Stem Cells Isolated from Stroke Patients Could Be Used in Stroke Treatment

Posted and filed under Stem Cell Research, Stem Cell Therapy, Stroke.

Patients who suffer ischemic stroke have some treatment options, but many of them require immediate intervention and so are not useful if too much time has elapsed between the stroke and treatment. Therapies that employ stem cells are promising alternatives because stem cells can differentiate into brain cells and potentially help to replace tissue that has been damaged or destroyed.

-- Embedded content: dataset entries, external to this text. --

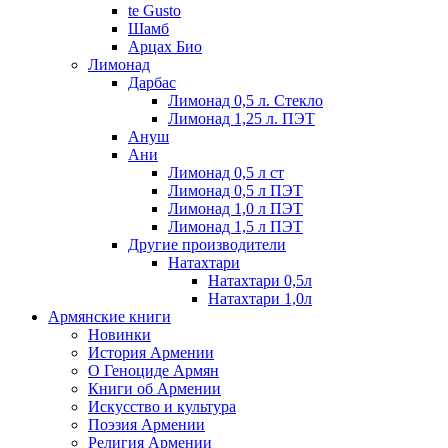
te Gusto
Шамб
Арцах Био
Лимонад
Дарбас
Лимонад 0,5 л. Стекло
Лимонад 1,25 л. ПЭТ
Ануш
Ани
Лимонад 0,5 л ст
Лимонад 0,5 л ПЭТ
Лимонад 1,0 л ПЭТ
Лимонад 1,5 л ПЭТ
Другие производители
Натахтари
Натахтари 0,5л
Натахтари 1,0л
Армянские книги
Новинки
История Армении
О Геноциде Армян
Книги об Армении
Иcкусство и культура
Поэзия Армении
Религия Армении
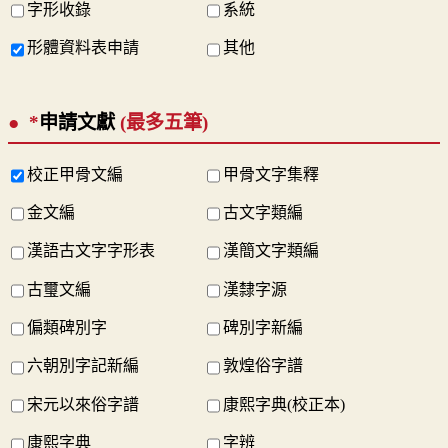
字形收錄
系統
形體資料表申請
其他
*
申請文獻
(最多五筆)
校正甲骨文編
甲骨文字集釋
金文編
古文字類編
漢語古文字字形表
漢簡文字類編
古璽文編
漢隸字源
偏類碑別字
碑別字新編
六朝別字記新編
敦煌俗字譜
宋元以來俗字譜
康熙字典(校正本)
康熙字典
字辨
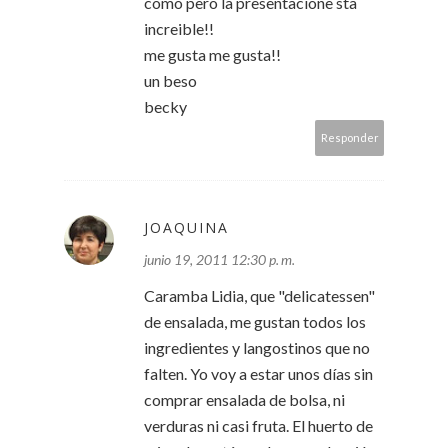
como pero la presentacione sta
increible!!
me gusta me gusta!!
un beso
becky
Responder
JOAQUINA
junio 19, 2011 12:30 p. m.
Caramba Lidia, que "delicatessen"
de ensalada, me gustan todos los
ingredientes y langostinos que no
falten. Yo voy a estar unos días sin
comprar ensalada de bolsa, ni
verduras ni casi fruta. El huerto de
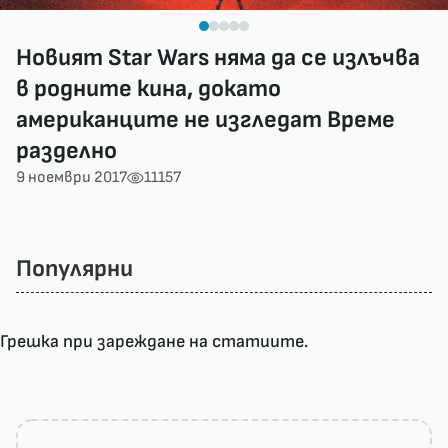
Новият Star Wars няма да се излъчва
в родните кина, докато
американците не изгледат Време
разделно
9 ноември 2017
11157
Популярни
Грешка при зареждане на статиите.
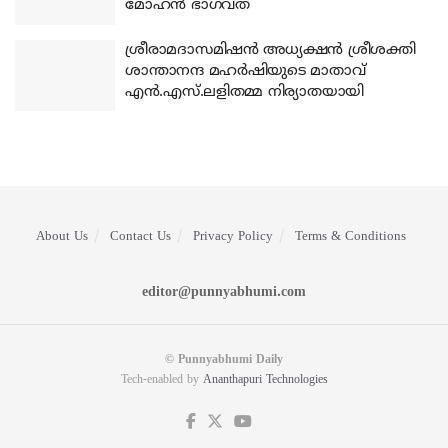
മോഹന്‍ ഭാഗവത്
ശ്രീരാമദാസമിഷന്‍ അധ്യക്ഷന്‍ ശ്രീശക്തി
ശാന്താനന്ദ മഹര്‍ഷിയുടെ മാതാവ്
എന്‍.എസ്.ലളിതമ്മ നിര്യാതയായി
About Us
Contact Us
Privacy Policy
Terms & Conditions
editor@punnyabhumi.com
© Punnyabhumi Daily
Tech-enabled by
Ananthapuri Technologies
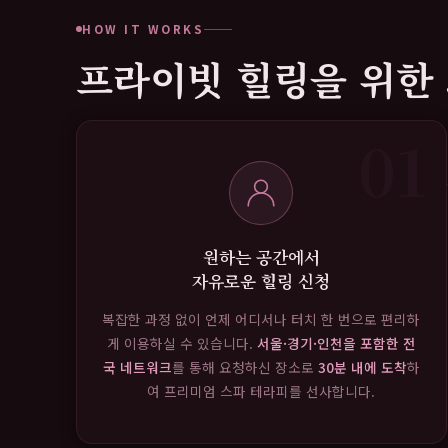
HOW IT WORKS
프라이빗 힐링을 위한 
01
원하는 공간에서
자유로운 힐링 신청
복잡한 과정 없이 언제 어디서나 터치 한 번으로 편리하
게 이용하실 수 있습니다.
서울·경기·인천을 포함한 전
국 네트워크
를 통해 요청하신 장소로
30분 내에 도착
하
여 프리미엄 스파 테라피를 선사합니다.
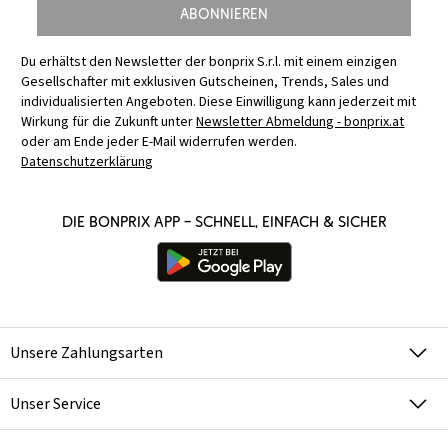
Abonnieren
Du erhältst den Newsletter der bonprix S.r.l. mit einem einzigen
Gesellschafter mit exklusiven Gutscheinen, Trends, Sales und
individualisierten Angeboten. Diese Einwilligung kann jederzeit mit
Wirkung für die Zukunft unter
Newsletter Abmeldung - bonprix.at
oder am Ende jeder E-Mail widerrufen werden.
Datenschutzerklärung
Die bonprix App – schnell, einfach & sicher
Unsere Zahlungsarten
Unser Service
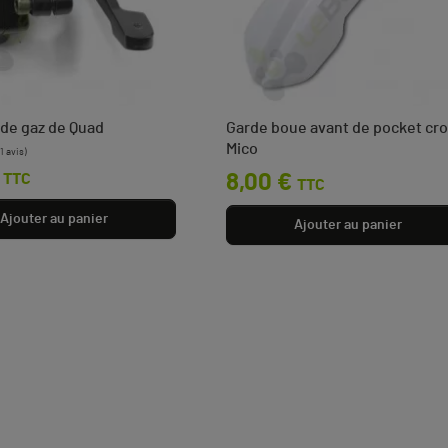
de gaz de Quad
Garde boue avant de pocket cr
Mico
TTC
Prix
8,00 €
TTC
Ajouter au panier
Ajouter au panier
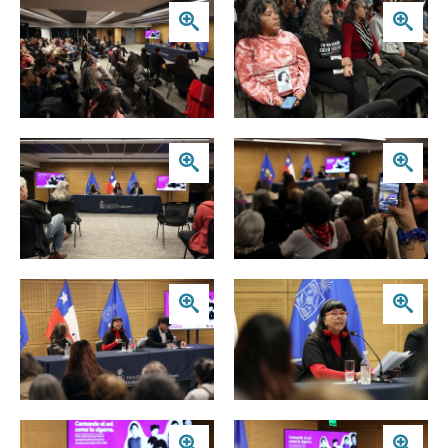
Zoom
Zoom
Zoom
Zoom
Zoom
Zoom
Zoom
Zoom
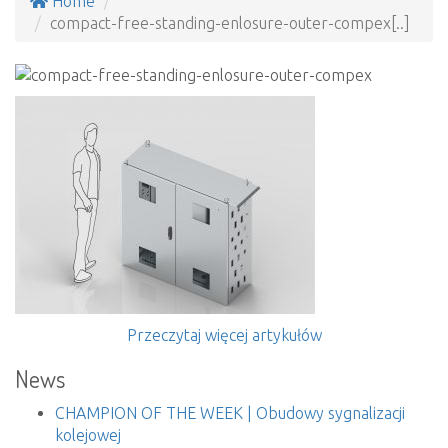
Home
compact-free-standing-enlosure-outer-compex[..]
Przeczytaj więcej artykułów
News
CHAMPION OF THE WEEK | Obudowy sygnalizacji
kolejowej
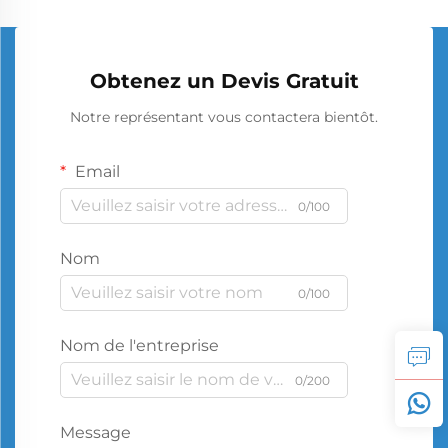
Obtenez un Devis Gratuit
Notre représentant vous contactera bientôt.
Email
0/100
Nom
0/100
Nom de l'entreprise
0/200
Message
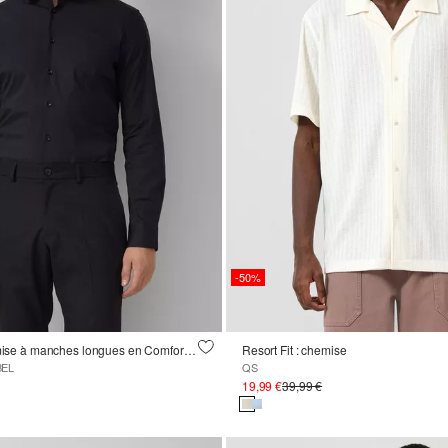
-50%
Tailored Fit : chemise à manches longues en Comfortstretch
Resort Fit : chemise
BEL
QS
19,99 €
39,99 €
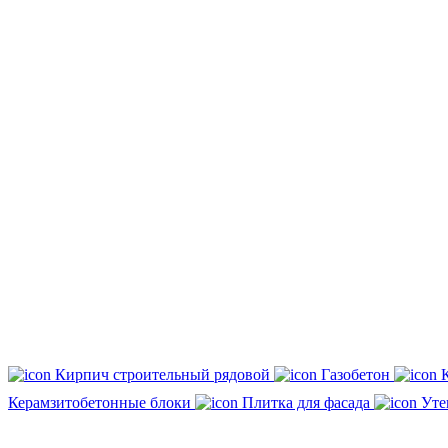
Кирпич строительный рядовой
Газобетон
Керамзитобетонные блоки
Плитка для фасада
Уте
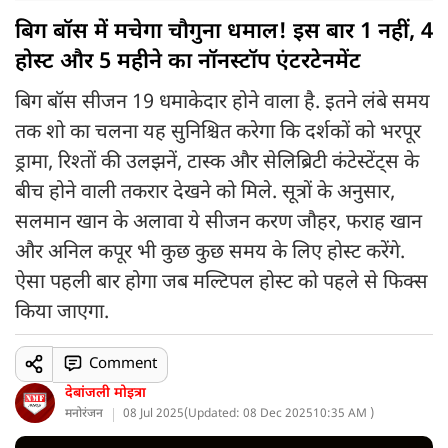
बिग बॉस में मचेगा चौगुना धमाल! इस बार 1 नहीं, 4
होस्ट और 5 महीने का नॉनस्टॉप एंटरटेनमेंट
बिग बॉस सीजन 19 धमाकेदार होने वाला है. इतने लंबे समय
तक शो का चलना यह सुनिश्चित करेगा कि दर्शकों को भरपूर
ड्रामा, रिश्तों की उलझनें, टास्क और सेलिब्रिटी कंटेस्टेंट्स के
बीच होने वाली तकरार देखने को मिले. सूत्रों के अनुसार,
सलमान खान के अलावा ये सीजन करण जौहर, फराह खान
और अनिल कपूर भी कुछ कुछ समय के लिए होस्ट करेंगे.
ऐसा पहली बार होगा जब मल्टिपल होस्ट को पहले से फिक्स
किया जाएगा.
Comment
देबांजली मोइत्रा
मनोरंजन
08 Jul 2025
(
Updated: 08 Dec 2025
10:35 AM )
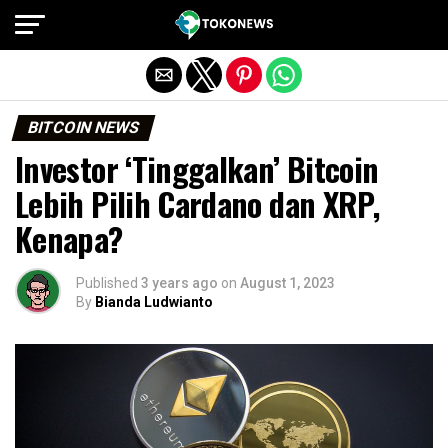
Exit mobile version
BITCOIN NEWS
Investor ‘Tinggalkan’ Bitcoin
Lebih Pilih Cardano dan XRP,
Kenapa?
Published
3 years ago
on
August 1, 2023
By
Bianda Ludwianto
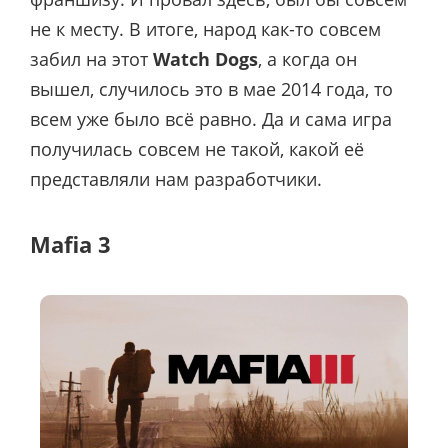
не к месту. В итоге, народ как-то совсем
забил на этот
Watch Dogs
, а когда он
вышел, случилось это в мае 2014 года, то
всем уже было всё равно. Да и сама игра
получилась совсем не такой, какой её
представляли нам разработчики.
Mafia 3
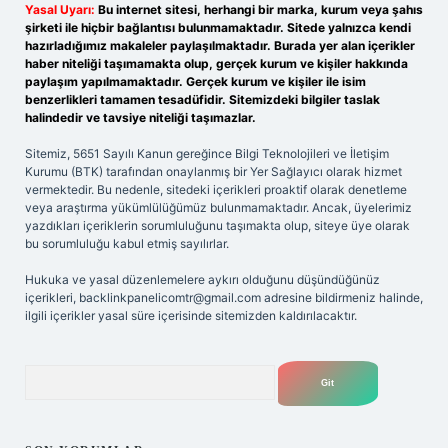
Yasal Uyarı:
Bu internet sitesi, herhangi bir marka, kurum veya şahıs
şirketi ile hiçbir bağlantısı bulunmamaktadır. Sitede yalnızca kendi
hazırladığımız makaleler paylaşılmaktadır. Burada yer alan içerikler
haber niteliği taşımamakta olup, gerçek kurum ve kişiler hakkında
paylaşım yapılmamaktadır. Gerçek kurum ve kişiler ile isim
benzerlikleri tamamen tesadüfidir. Sitemizdeki bilgiler taslak
halindedir ve tavsiye niteliği taşımazlar.
Sitemiz, 5651 Sayılı Kanun gereğince Bilgi Teknolojileri ve İletişim
Kurumu (BTK) tarafından onaylanmış bir Yer Sağlayıcı olarak hizmet
vermektedir. Bu nedenle, sitedeki içerikleri proaktif olarak denetleme
veya araştırma yükümlülüğümüz bulunmamaktadır. Ancak, üyelerimiz
yazdıkları içeriklerin sorumluluğunu taşımakta olup, siteye üye olarak
bu sorumluluğu kabul etmiş sayılırlar.
Hukuka ve yasal düzenlemelere aykırı olduğunu düşündüğünüz
içerikleri,
backlinkpanelicomtr@gmail.com
adresine bildirmeniz halinde,
ilgili içerikler yasal süre içerisinde sitemizden kaldırılacaktır.
Arama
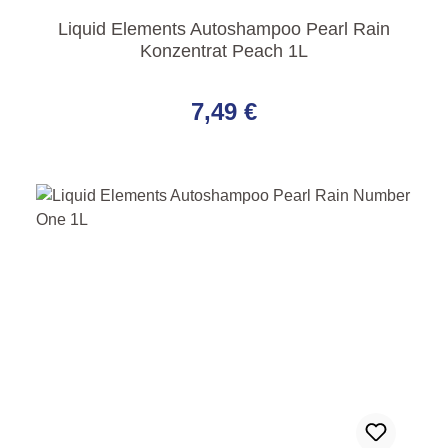
Liquid Elements Autoshampoo Pearl Rain
Konzentrat Peach 1L
Regulärer Preis:
7,49 €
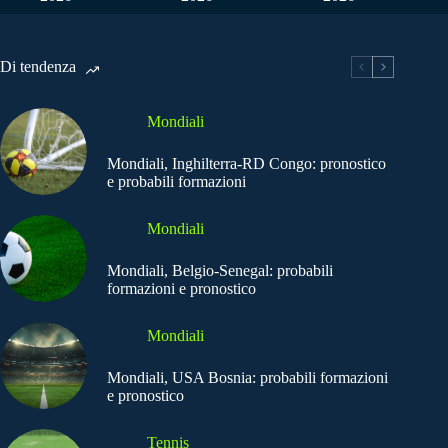
Di tendenza
Mondiali
Mondiali, Inghilterra-RD Congo: pronostico
e probabili formazioni
Mondiali
Mondiali, Belgio-Senegal: probabili
formazioni e pronostico
Mondiali
Mondiali, USA Bosnia: probabili formazioni
e pronostico
Tennis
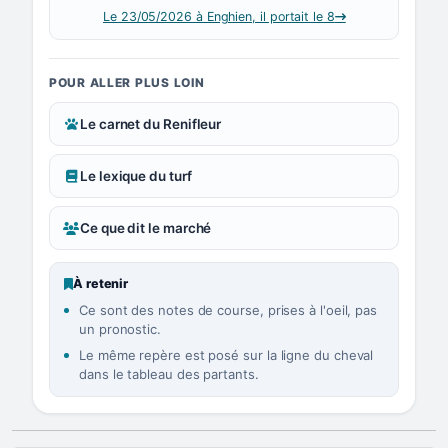
Le 23/05/2026 à Enghien, il portait le 8
POUR ALLER PLUS LOIN
Le carnet du Renifleur
Le lexique du turf
Ce que dit le marché
À retenir
Ce sont des notes de course, prises à l'oeil, pas
un pronostic.
Le même repère est posé sur la ligne du cheval
dans le tableau des partants.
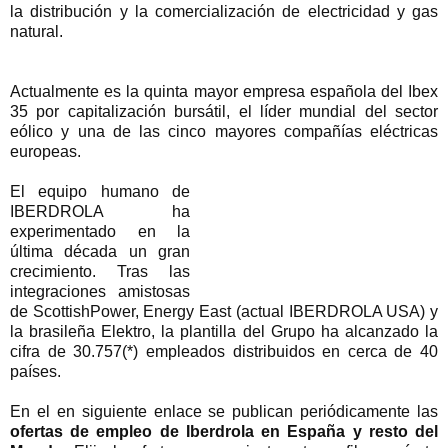
la distribución y la comercialización de electricidad y gas
natural.
Actualmente es la quinta mayor empresa española del Ibex
35 por capitalización bursátil, el líder mundial del sector
eólico y una de las cinco mayores compañías eléctricas
europeas.
El equipo humano de
IBERDROLA ha
experimentado en la
última década un gran
crecimiento. Tras las
integraciones amistosas
de ScottishPower, Energy East (actual IBERDROLA USA) y
la brasileña Elektro, la plantilla del Grupo ha alcanzado la
cifra de 30.757(*) empleados distribuidos en cerca de 40
países.
En el en siguiente enlace se publican periódicamente las
ofertas de empleo de Iberdrola en España y resto del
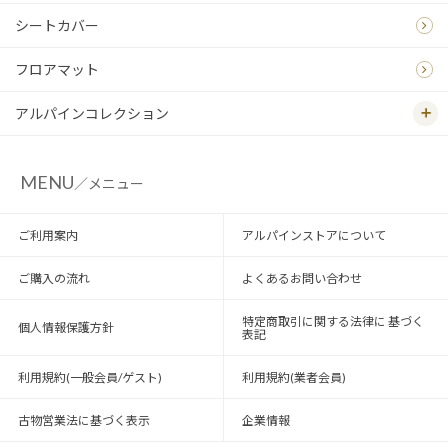
シートカバー
フロアマット
アルパインコレクション
MENU
／メニュー
ご利用案内
アルパインストアについて
ご購入の流れ
よくあるお問い合わせ
特定商取引に関する法律に 基づく
個人情報保護方針
表記
利用規約(一般会員/ゲスト)
利用規約(業者会員)
古物営業法に基づく表示
企業情報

A recent study published in Stem Cells and Development has shown for the first time that a specific type of stem cell – called ischemia-induced multipotent stem cells – may be able to help with such repair of brain tissue in patients who have suffered a stroke. Specifically, the research team demonstrated the technical ability to isolate the ischemia-induced multipotent stem cells from the brains of elderly stroke patients.

The scientists then used protein binding techniques to determine where in the brain these stem cells came from. They found that the cells came from areas of the brain where brain cells had been damaged or killed from the stroke. These cells were located near blood vessels and expressed certain biological markers that enabled the researchers to confirm that they qualified as stem cells. Specifically, these cells had proliferative qualities that suggested that they could potentially be used to re-populate damaged areas of the brain. The cells also showed the ability to differentiate into different types of cells, a key characteristic of stem cells used for therapeutic purposes.

This study represents a significant step in overcoming the technical challenges associated with isolating and classifying ischemia-induced multipotent stem cells. The next step for researchers will be to test the potential of these cells in stroke treatment. If researchers show that these stem cells can be used to successfully repair damaged areas of the brain – and more importantly, restore functions that were disrupted by the stroke – then physicians and scientists may be able to work together to translate these findings into therapies that are regularly used in stroke.

Reference

Tatebayashi et al. 2017. Identification of multipotent stem cells in human brain tissue following stroke. Stem Cells and Development, 26(11), 787-797.